This is why lasik is not approperate for some presbyopes if they do
alot of reading or other near work, especially if they have a low
pescription. I disagree with you there, you do NOT need full time
glasses wear if you are anywhere from plano to less than -3(mild
myopia) so lasik isnt going to reduce your glasses dependancy unless
you almost never use your eyes for near.


> No but you trade your distance vision in order to do so. To my mind, and
> the mind of these old folks I'm talking about, that seems to be the
> wrong way round to do it. It makes sense now, while you are spending
> lots of time in front of the PC but pretty soon you'll get married and
> have kids and then the wife won't let you near the computer. You'll
> spend your spare time driving kids about and coaching baseball and
> you'll need distance vision of that.



Well if you are already plano, thats easy to say. If you are myopic and
leave things be, at least you will enjoy being free of readers. Myopes
dont have perfect distance vision but plano presbyopes dont have good
near vision. Which is preferable is up to debate and is an opinion but
the fact remains is myopes wear glasses for distance, presbyopes wear
glasses for near. Both of them depend on glasses. Wife wont let me near
the computer? Not to worry, marriage and kids isnt in my life's plan.
For some, good distance vision may be important but it depends on your
lifestyle. Right now I wear no minus for reading and eating, reduced
minus for computer and high minus for distance. If I had refractive
surgury, I would need high plus for near, reduced plus for computer and
hopefully no glasses for distance. It would be worth it if my eyes were
really bad. They are bad but getting better. I am going to be getting
atropine to do away with all tonic accomodation and find out my
cycloplegic refraction which is my true structual or axial myopia. Some
of the optometrists told me I could be a -3 or even -2 under
cycloplegia. Eye exercises and natural vision improvement should get me
to whatever my cycloplegic refraction turns out to be. I am excited and
really hope my axial myopia is low
My vision used to be as bad as yours in my better eye and a little
worse in my worse eye. Now its a little better than yours. You were
-4.75 in the better eye. Lets assume I am a -3 in the better eye under
cycloplegia, that would be much, much better than -4.75 as you can see,
myopia is expotentional, not linear.


> I agree it is important to see both sides of the argument but there is
> danger in losing a sense of proportion which can be alarming for people
> just starting down the Lasik path. People with bad Lasik complications
> have my sympathy but there really are very very few of them compared to
> the numbers of people who are delighted with their outcome. It would be
> a terrible thing for someone to go under the laser without being
> informed of the things that might possibly go wrong but neither should
> they go under thinking it's a coin toss whether they will ever see
> again.



Everyone should do dillegent research on lasik and know everything
about it and all the possible complications. I know "everything" yet I
am still learning as new facts get discovered. The complication rate is
something everyone argues about. No one knows for sure because many
people with less serious complications dont mention it or dont consider
it a big deal. Also surgeons often sweep complications under the rug as
they dont want to make lasik look bad. They refuse to publish bad lasik
results or to report it to the FDA. One anti-lasik "expert" says from
his research, he estimates the complication rate to be 1 in 3! Does
being delighted with your outcome mean accepting a tradeoff that is
less bothersome than wearing glasses? Its all how picky someone is.
Surgeons will reject picky people with unrelistic expectations.

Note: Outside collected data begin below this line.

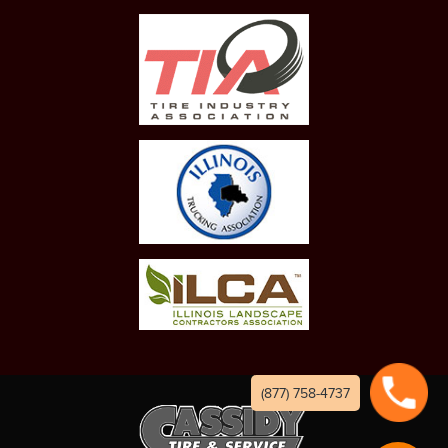
(877) 758-4737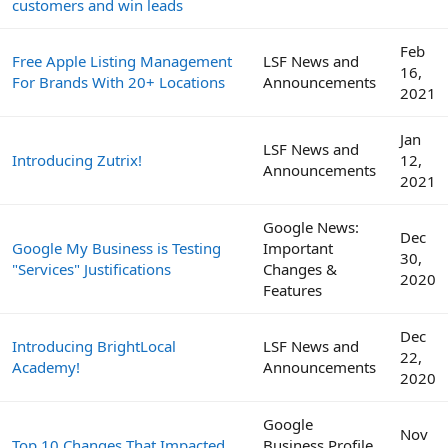
customers and win leads
Feb
Free Apple Listing Management
LSF News and
16,
For Brands With 20+ Locations
Announcements
2021
Jan
LSF News and
Introducing Zutrix!
12,
Announcements
2021
Google News:
Dec
Google My Business is Testing
Important
30,
"Services" Justifications
Changes &
2020
Features
Dec
Introducing BrightLocal
LSF News and
22,
Academy!
Announcements
2020
Google
Nov
Top 10 Changes That Impacted
Business Profile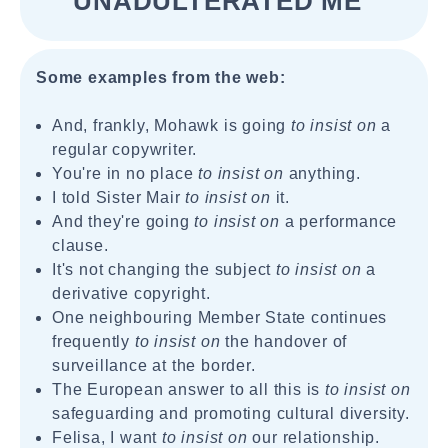
UNADULTERATED ME"
Some examples from the web:
And, frankly, Mohawk is going
to insist on
a
regular copywriter.
You're in no place
to insist on
anything.
I told Sister Mair
to insist on
it.
And they're going
to insist on
a performance
clause.
It's not changing the subject
to insist on
a
derivative copyright.
One neighbouring Member State continues
frequently
to insist on
the handover of
surveillance at the border.
The European answer to all this is
to insist on
safeguarding and promoting cultural diversity.
Felisa, I want
to insist on
our relationship.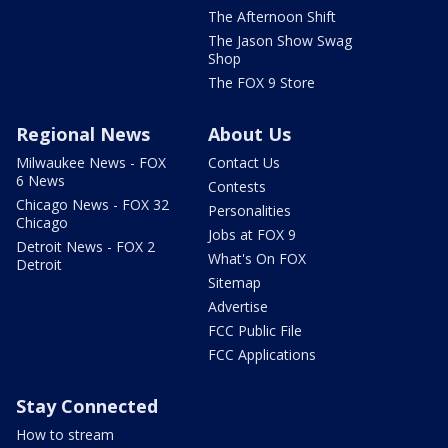
The Afternoon Shift
The Jason Show Swag
Shop
The FOX 9 Store
Regional News
About Us
Milwaukee News - FOX
Contact Us
6 News
Contests
Chicago News - FOX 32
Personalities
Chicago
Jobs at FOX 9
Detroit News - FOX 2
What's On FOX
Detroit
Sitemap
Advertise
FCC Public File
FCC Applications
Stay Connected
How to stream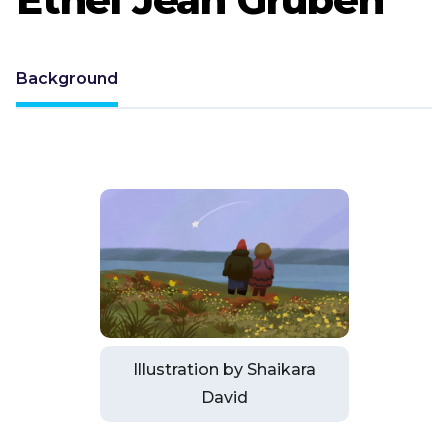
Background
Illustration by Shaikara
David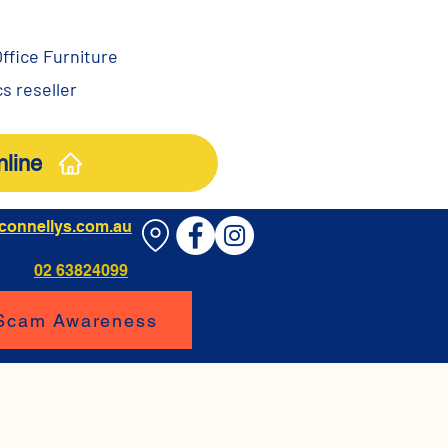
ffice Furniture
s reseller
line
connellys.com.au
02 63824099
 Scam Awareness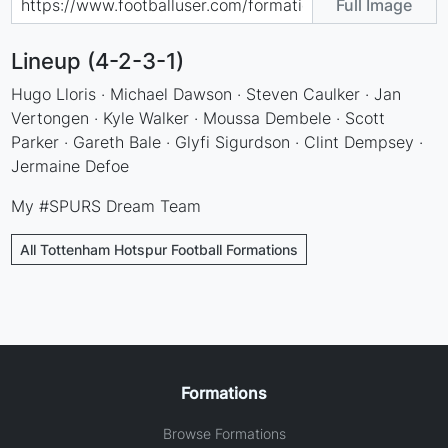
Full Image
Lineup (4-2-3-1)
Hugo Lloris · Michael Dawson · Steven Caulker · Jan
Vertongen · Kyle Walker · Moussa Dembele · Scott
Parker · Gareth Bale · Glyfi Sigurdson · Clint Dempsey ·
Jermaine Defoe
My #SPURS Dream Team
All Tottenham Hotspur Football Formations
Formations
Browse Formations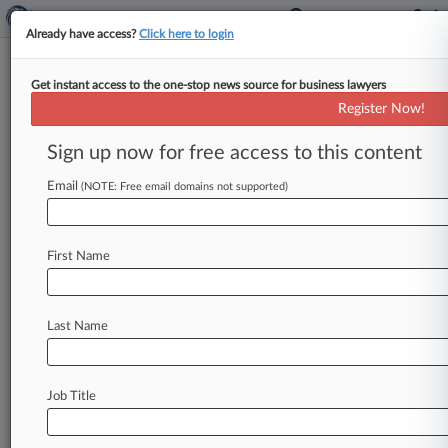
Already have access?
Click here to login
Get instant access to the one-stop news source for business lawyers
Information Technology Services
Register Now!
News & Case Alert on
Information Technol...
Sign up now for free access to this content
Email
(NOTE: Free email domains not supported)
Menu options for Information Technology Services
News
Cases
Companies
First Name
August 07, 2026
CACI Refiles Suit Against Army Subcontractor
In State Court
Last Name
August 06, 2026 |
Pulse Exclusive
Sidley Adds Ex-Accenture Enterprise Platforms
Job Title
Lead As CIO
August 06, 2026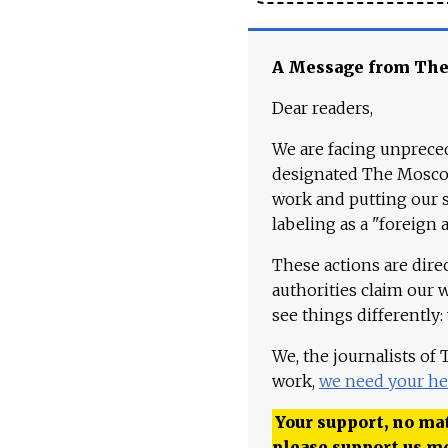
A Message from Th
Dear readers,
We are facing unpreced
designated The Moscow
work and putting our st
labeling as a "foreign 
These actions are dire
authorities claim our 
see things differently:
We, the journalists of
work,
we need your he
Your support, no mat
please support us m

> The malcontents are very vocal and may scare off potential candidates.
> Some have got deeper personal problems that have somehow become attached
> to a Lasik complication and others are just downright psychopaths. This
> makes it very hard for a newbie to assess what the risks of Lasik really
> are. If they are prepared to do their homework and lurk in the group for
> a few weeks then they will get there but not everyone will do that and
> some people whose life could have been turned around by Lasik may run
> away scared needlessly.



Would you be vocal if your lasik result was bad, say you are refused an
enhancement or your enhancement still doesnt leave you with vision as
good as it was with glasses. You stand correct that some malcontents
are just not happy with their life in general and are overly dramatic
and wildly exaggerate their complications. I know some who ended with
20/20 vision who are really miserable. I offer my condolences but if
you are seeing 20/20, your complication isnt that bad. The ones with
real complications cant see 20/40, not even with glasses. There are
some picky people who should have never gotten lasik in the first place
because any minor glitch(not even bad enough to be considered a
complication) and they are unhappy and go around warning others away.
You are right, it can be difficult for some noobs to assert the true
risks but all they need to be is aware that lasik has risks and if they
arent a risktaker or in doubt, much, much better to just avoid lasik
and stick with glasses. If someone is really serious about lasik, he is
not going to easily be scared away like you for example. Hopefully you
had done your research before lasik. I did explain your options before
lasik and discussed some of the risks. Yet you were willing to accept
and deal with them. You may be wondering why I have chosen not to get
lasik.


I emailed an orthoK practicioner with my info. He said people with
large pupils, like mine at about 9mm are guaranteed to experience some
problems and tradeoffs with their vision in low light and at night. It
will be even worse for me because of astigmastim and instead of an 8x8
circle orthoK zone, it will be 8x6.5 oval toric zone. If I get orthoK,
it may be best to ignore the cylindar as its not bad anyway and I can
always correct any residual pescription, both sphere and cylindar with
thin glasses worn part time. OrthoK flattens the cornea(oblate) just
like lasik and in fact it may be a good idea to try orthoK first to
simulate many of the effects of lasik. OrthoK is more forgiving because
theres no flap and no cornea ablated/removed. All orthoK does is
flatten your epithelium and cornea slightly and can reduce small
amounts of myopia unless you get a very small orthoK zone.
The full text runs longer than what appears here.